Singh Rohit, Im Chiho, Qiu Yu, Mackness Brian, Gupta Abhinav, Joren Taylor, Sledzieski Samuel, Erlach Lena, Wendt Maria, Fomekong Nanfack Yves, Bryson Bryan, Berger Bonnie
Computer Science and Artificial Intelligence Laboratory, Massachusetts Institute of Technology, Cambridge, MA 02139.
Sanofi R&D Large Molecule Research, Cambridge, MA 02141.
Proc Natl Acad Sci U S A. 2025 Jan 7;122(1):e2418918121. doi: 10.1073/pnas.2418918121. Epub 2024 Dec 30.

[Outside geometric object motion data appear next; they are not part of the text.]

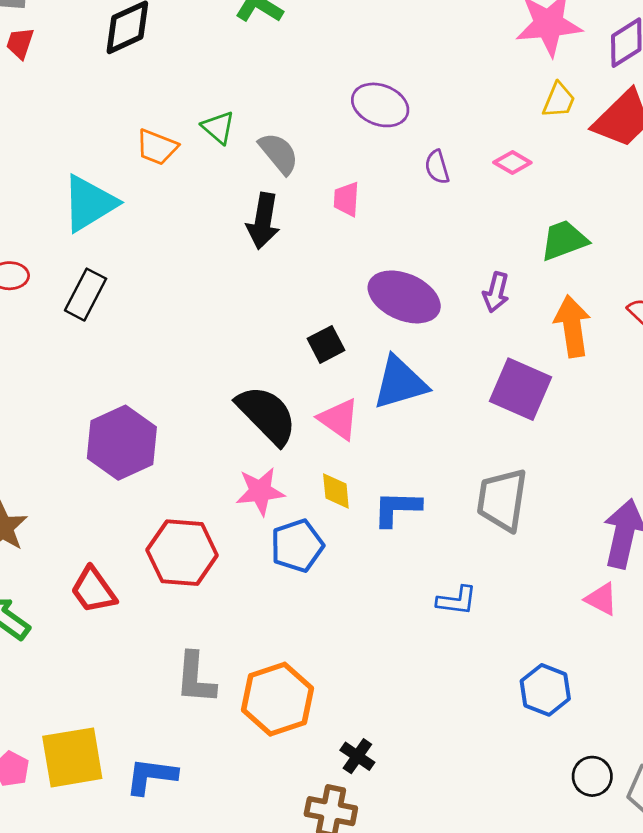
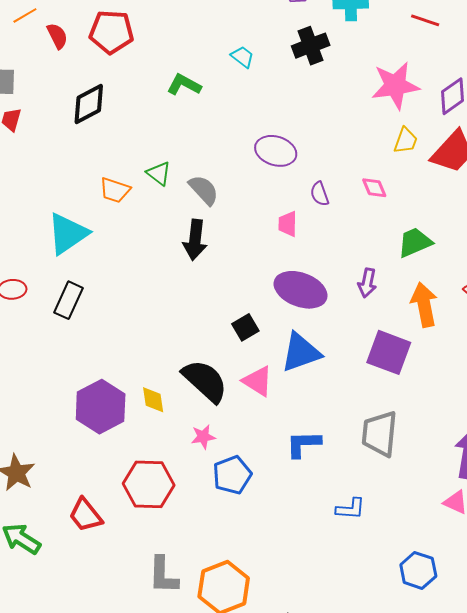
pink diamond: (512, 162) -> (374, 188), turned 40
pink trapezoid: (346, 199) -> (288, 224), moved
pink star: (260, 491) -> (203, 437), size x0.7
yellow diamond: (336, 491) -> (153, 400), moved

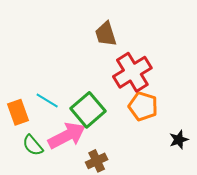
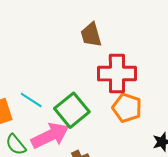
red cross: (132, 72) -> (117, 74), turned 30

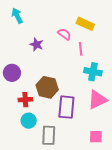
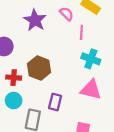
purple star: (37, 44) -> (35, 20), size x1.5
pink triangle: (97, 100) -> (91, 90), turned 30
purple rectangle: (66, 107) -> (55, 102), moved, size x0.7

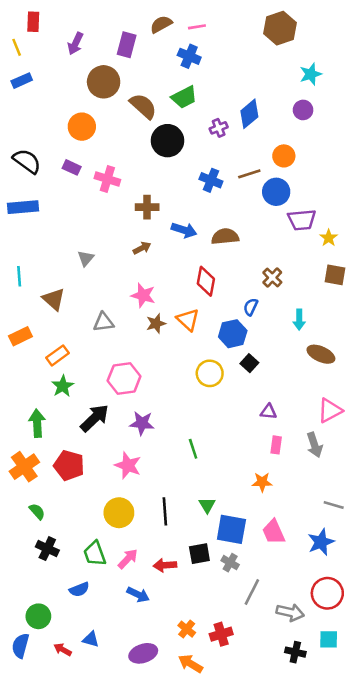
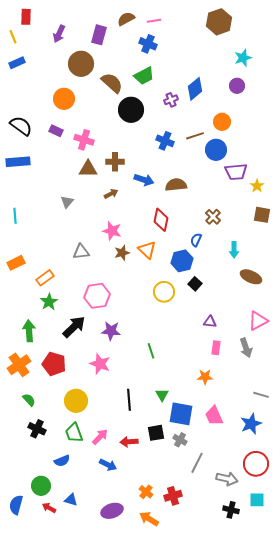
brown triangle: (54, 299) -> (88, 169), moved, turned -42
yellow circle: (119, 513) -> (76, 401), moved
green circle: (38, 616) -> (41, 486), moved

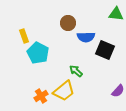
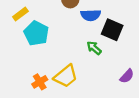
yellow rectangle: (24, 36) -> (20, 14), turned 72
green arrow: (76, 71) -> (94, 48), moved

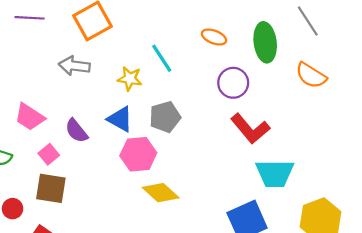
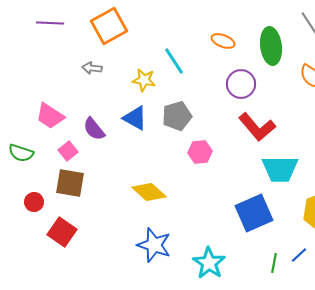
gray arrow: (74, 66) -> (92, 68), size x0.7
pink hexagon: (138, 154) -> (200, 152), moved, size x0.7
yellow diamond: (161, 193) -> (149, 192), moved

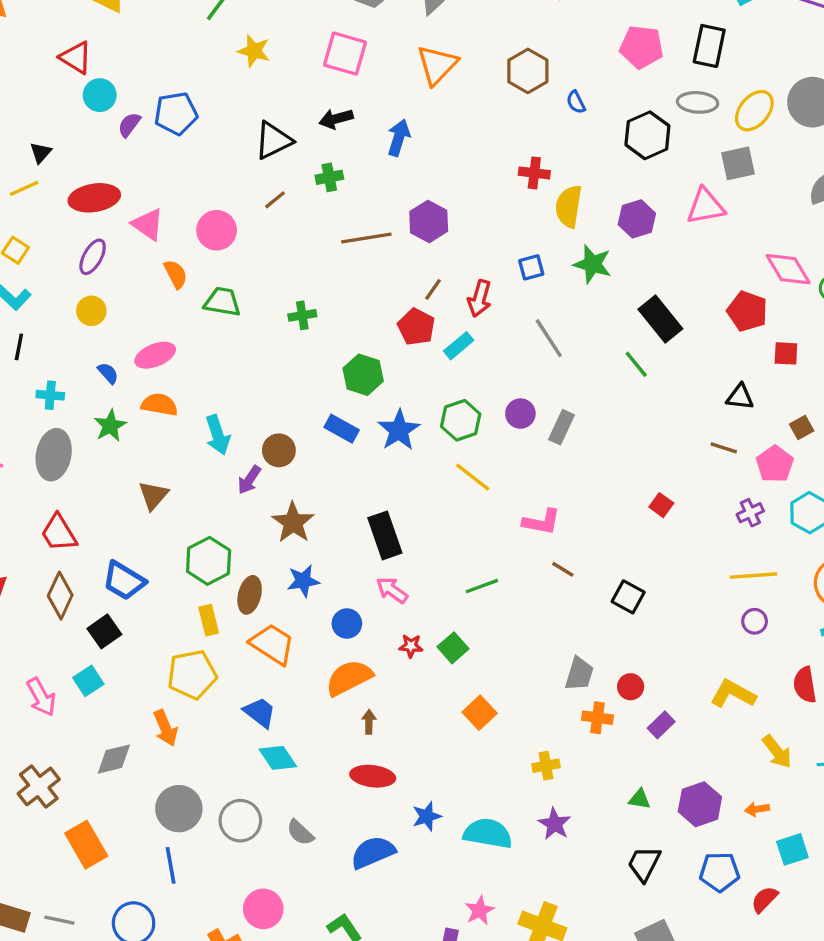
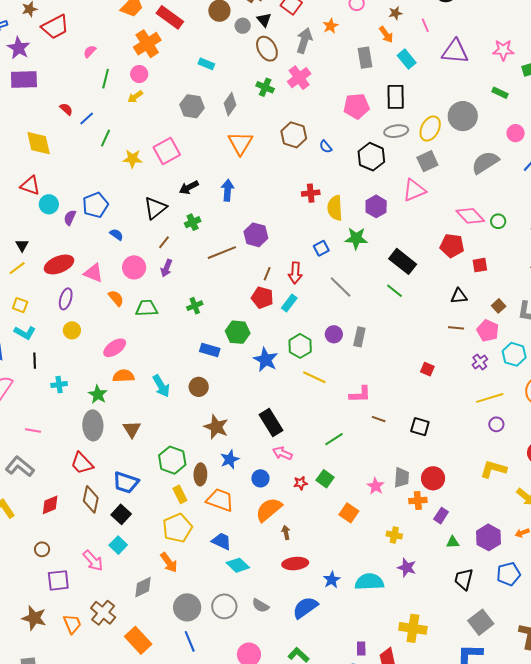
pink square: (345, 54) -> (167, 151), moved, turned -32
blue semicircle: (108, 373) -> (117, 235), moved
blue rectangle: (342, 429) -> (210, 350), moved
gray ellipse: (54, 455) -> (93, 425), moved
purple arrow: (249, 480) -> (166, 268), moved
red circle: (631, 687) -> (433, 478), size x1.5
purple rectangle: (661, 725) -> (441, 516), moved
yellow cross: (546, 766) -> (394, 535), turned 35
pink star: (480, 910) -> (376, 486), moved

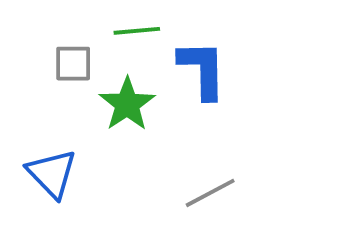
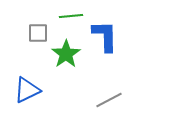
blue triangle: (52, 174) -> (27, 90), turned 48

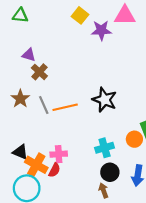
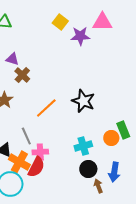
gray line: (44, 105) -> (26, 136), moved
orange line: (65, 107) -> (46, 108), turned -30
red semicircle: (54, 170) -> (36, 167), size x1.5
brown arrow: (103, 190) -> (98, 186), moved

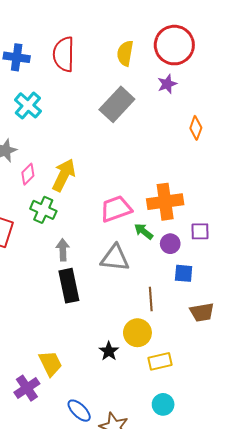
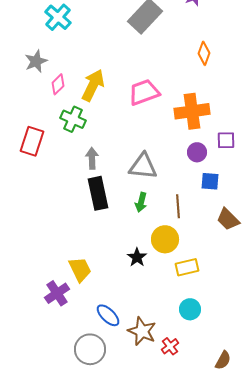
orange diamond: (196, 128) -> (204, 53), moved
pink trapezoid: (116, 209) -> (144, 92), moved
green arrow: (144, 231) -> (141, 202), moved, turned -114
brown trapezoid: (202, 312) -> (228, 219), turned 55

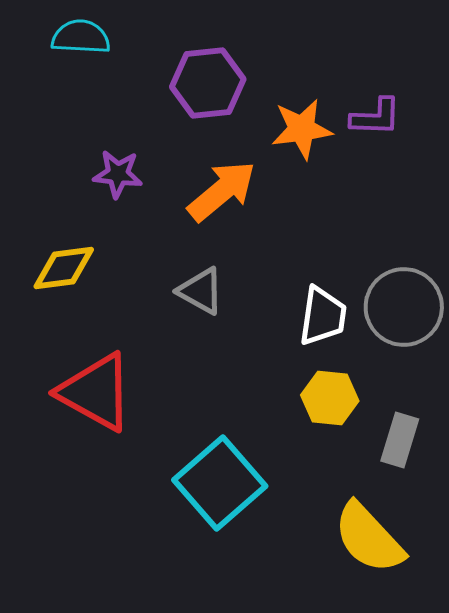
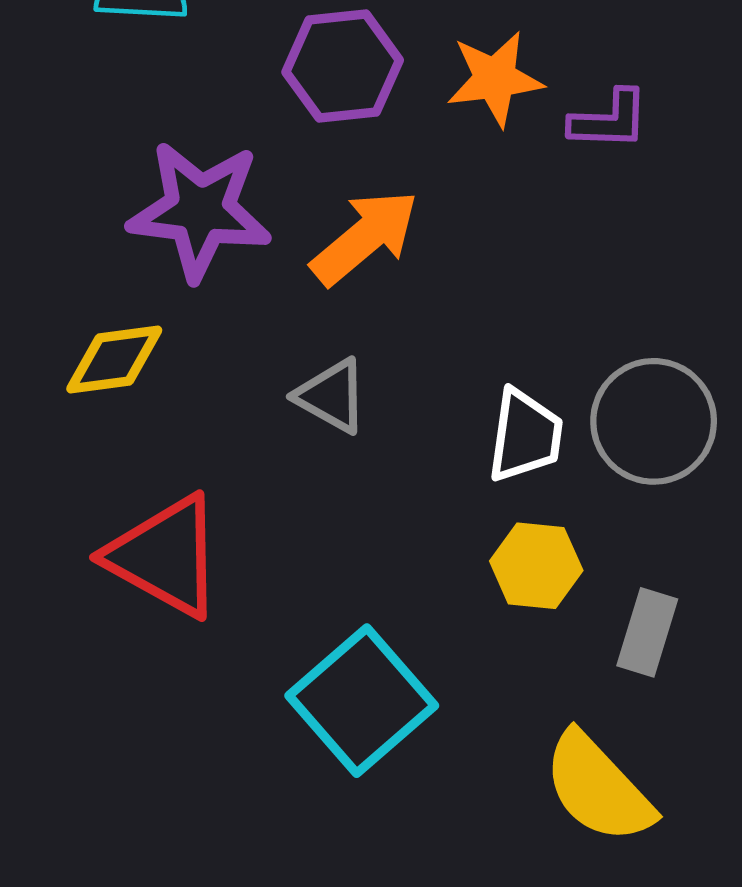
orange star: (302, 129) -> (495, 79), moved
purple star: (118, 174) -> (200, 210), size x1.8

Protein language models (PLMs) have demonstrated impressive success in modeling proteins. However, general-purpose "foundational" PLMs have limited performance in modeling antibodies due to the latter's hypervariable regions, which do not conform to the evolutionary conservation principles that such models rely on. In this study, we propose a transfer learning framework called Antibody Mutagenesis-Augmented Processing (AbMAP), which fine-tunes foundational models for antibody-sequence inputs by supervising on antibody structure and binding specificity examples. Our learned feature representations accurately predict mutational effects on antigen binding, paratope identification, and other key antibody properties. We experimentally validate AbMAP for antibody optimization by applying it to refine a set of antibodies that bind to a SARS-CoV-2 peptide, and obtain an 82% hit-rate and up to 22-fold increase in binding affinity. AbMAP also unlocks large-scale analyses of immune repertoires, revealing that B-cell receptor repertoires of individuals, while remarkably different in sequence, converge toward similar structural and functional coverage. Importantly, AbMAP's transfer learning approach can be readily adapted to advances in foundational PLMs. We anticipate AbMAP will accelerate the efficient design and modeling of antibodies, expedite the discovery of antibody-based therapeutics, and deepen our understanding of humoral immunity.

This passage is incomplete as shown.